けれど で(・) き(・) る(・) 状態にしていることそのものが重罪だ。

「殿下」

「わかってるわかってるわかってる。夫人に累は及ばせないってば。先輩どころかドリューウェットまで敵に回るじゃないか。さすがにそれはこっちも避けたい」

「ええ、妻がしていたのは農業を中心とした事務処理 だ(・) け(・) です。外部は勿論、血縁者とすら関わることがほとんどなかった。生まれてからずっとですからね」

「ことが大きすぎて、もうこれはこの先僕の手を離れることになると思う。でも約束するよ。夫人はもう一年以上前からノエル家の者だし、そう陛下にも上申する。もともと僕は可愛がられてるからねー。可愛がられてるからこそ豊穣の地をくれようとしたんだけどあれだったから……。まあそこは任せてもらって大丈夫」

父たちももう根回しに動き始めている。アビゲイルがロングハーストの縁者として俎上に載せられることはないだろう。
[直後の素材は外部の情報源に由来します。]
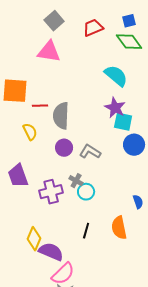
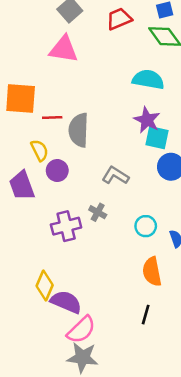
cyan semicircle: (116, 76) -> (148, 80), turned -30
purple circle: (64, 148) -> (57, 171), moved
purple trapezoid: (18, 176) -> (22, 186), moved
cyan circle: (86, 192) -> (146, 226), moved
black line: (86, 231) -> (146, 315), moved

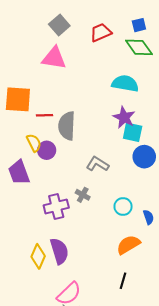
purple circle: (57, 171) -> (47, 150), moved
orange semicircle: (152, 272) -> (128, 245), turned 70
purple semicircle: (66, 302) -> (59, 251), moved, turned 50

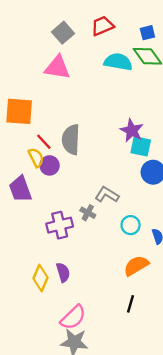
red trapezoid: (101, 32) -> (102, 26), moved
cyan semicircle: (125, 83) -> (118, 62), moved
red line: (44, 115) -> (44, 142), moved, turned 49
gray L-shape: (98, 164) -> (107, 195), moved
purple semicircle: (59, 251) -> (63, 272), size x0.7

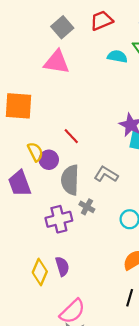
cyan semicircle: (118, 62) -> (117, 56), size x0.7
gray semicircle: (71, 140) -> (70, 180), moved
red line: (44, 142) -> (71, 136), moved
gray L-shape: (107, 195) -> (106, 174), moved

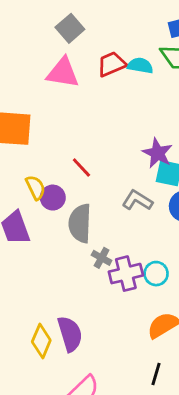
red trapezoid: (102, 21) -> (112, 64), moved
gray L-shape: (106, 174) -> (137, 200), moved
purple cross: (59, 219) -> (126, 274), moved
purple semicircle: (62, 266) -> (70, 334), size x1.4

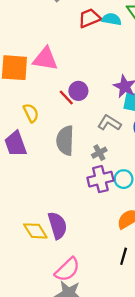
pink triangle: (63, 73) -> (45, 59), moved
purple circle: (53, 198) -> (78, 91), moved
gray cross: (102, 258) -> (99, 153), moved, turned 32
yellow diamond: (41, 341) -> (35, 231), turned -55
「ただ軍内部のことは僕の手には余る。でも先輩はどうとでもできるよね?」

軍に攻撃したのが縁者となれば、通常は処分を免れない。

実質的にどうであろうとも、アビゲイルがロングハースト伯爵令嬢であったことは事実だ。閣下も色々と手を回してはくれるに違いないから、表立ったものはないにしても何かしらのペナルティがあるのは予測できる。

「無論です。第一候補は今のところドリューウェットの港町オルタにある基地ですが、南の海も捨てがたいと」

「まさかの左遷狙い!?」

田舎のほうがアビゲイルは楽しいんじゃないかと思うんだよなぁ。